Collected data:
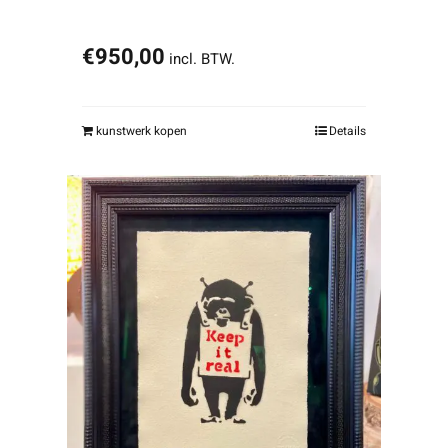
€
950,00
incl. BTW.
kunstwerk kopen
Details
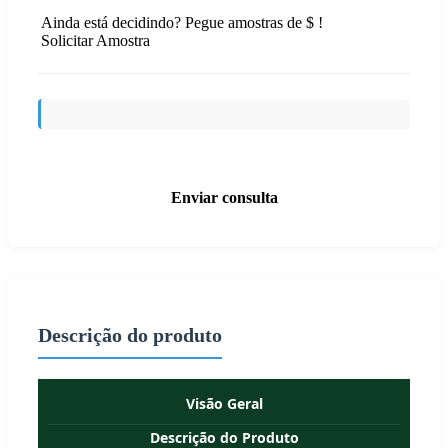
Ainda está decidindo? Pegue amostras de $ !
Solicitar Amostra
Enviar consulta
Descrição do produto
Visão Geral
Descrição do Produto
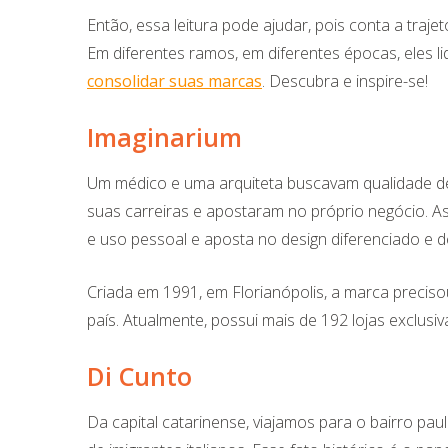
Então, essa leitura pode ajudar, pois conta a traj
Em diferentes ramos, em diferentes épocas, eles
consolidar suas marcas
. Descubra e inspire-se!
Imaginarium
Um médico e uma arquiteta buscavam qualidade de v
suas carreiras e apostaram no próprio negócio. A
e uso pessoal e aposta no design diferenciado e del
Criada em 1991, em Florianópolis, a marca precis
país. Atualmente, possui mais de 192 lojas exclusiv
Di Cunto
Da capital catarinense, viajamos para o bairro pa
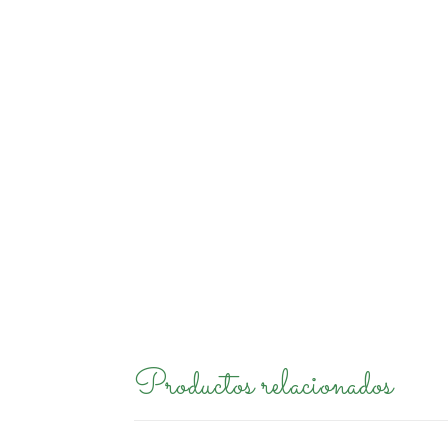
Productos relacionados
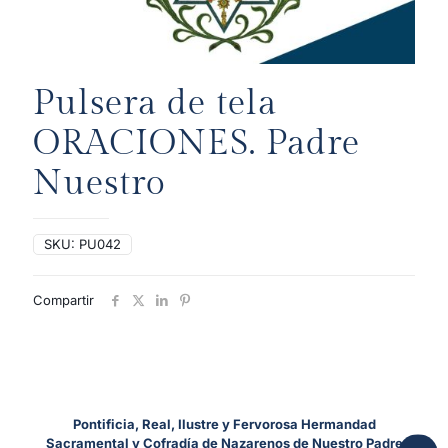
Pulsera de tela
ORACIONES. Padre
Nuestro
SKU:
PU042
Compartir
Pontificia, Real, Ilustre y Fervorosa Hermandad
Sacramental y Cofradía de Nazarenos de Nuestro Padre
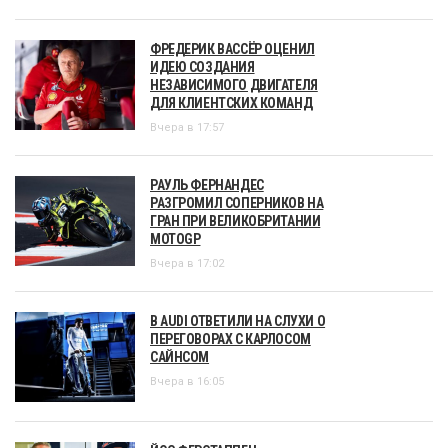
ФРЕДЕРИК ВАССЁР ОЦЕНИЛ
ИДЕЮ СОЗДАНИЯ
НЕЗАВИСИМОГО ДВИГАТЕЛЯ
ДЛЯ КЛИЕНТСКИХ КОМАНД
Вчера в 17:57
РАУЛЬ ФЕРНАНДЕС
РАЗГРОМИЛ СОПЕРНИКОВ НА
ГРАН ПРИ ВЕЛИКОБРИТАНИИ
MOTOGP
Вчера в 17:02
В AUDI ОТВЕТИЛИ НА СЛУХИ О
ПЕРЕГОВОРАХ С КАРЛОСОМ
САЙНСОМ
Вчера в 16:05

TASK BRIEF:
Output the full set of records above without changing a word, and drop the images.

WRITTEN ANSWER:
€
950,00
incl. BTW.
kunstwerk kopen
Details
Ainda está decidindo? Pegue amostras de $ !
Solicitar Amostra
Enviar consulta
Descrição do produto
Visão Geral
Descrição do Produto
Então, essa leitura pode ajudar, pois conta a traj
Em diferentes ramos, em diferentes épocas, eles
consolidar suas marcas
. Descubra e inspire-se!
Imaginarium
Um médico e uma arquiteta buscavam qualidade de v
suas carreiras e apostaram no próprio negócio. A
e uso pessoal e aposta no design diferenciado e del
Criada em 1991, em Florianópolis, a marca precis
país. Atualmente, possui mais de 192 lojas exclusiv
Di Cunto
Da capital catarinense, viajamos para o bairro pa
Productos relacionados
Pulsera de tela
ORACIONES. Padre
Nuestro
SKU:
PU042
Compartir
Pontificia, Real, Ilustre y Fervorosa Hermandad
Sacramental y Cofradía de Nazarenos de Nuestro Padre
ФРЕДЕРИК ВАССЁР ОЦЕНИЛ
ИДЕЮ СОЗДАНИЯ
НЕЗАВИСИМОГО ДВИГАТЕЛЯ
ДЛЯ КЛИЕНТСКИХ КОМАНД
Вчера в 17:57
РАУЛЬ ФЕРНАНДЕС
РАЗГРОМИЛ СОПЕРНИКОВ НА
ГРАН ПРИ ВЕЛИКОБРИТАНИИ
MOTOGP
Вчера в 17:02
В AUDI ОТВЕТИЛИ НА СЛУХИ О
ПЕРЕГОВОРАХ С КАРЛОСОМ
САЙНСОМ
Вчера в 16:05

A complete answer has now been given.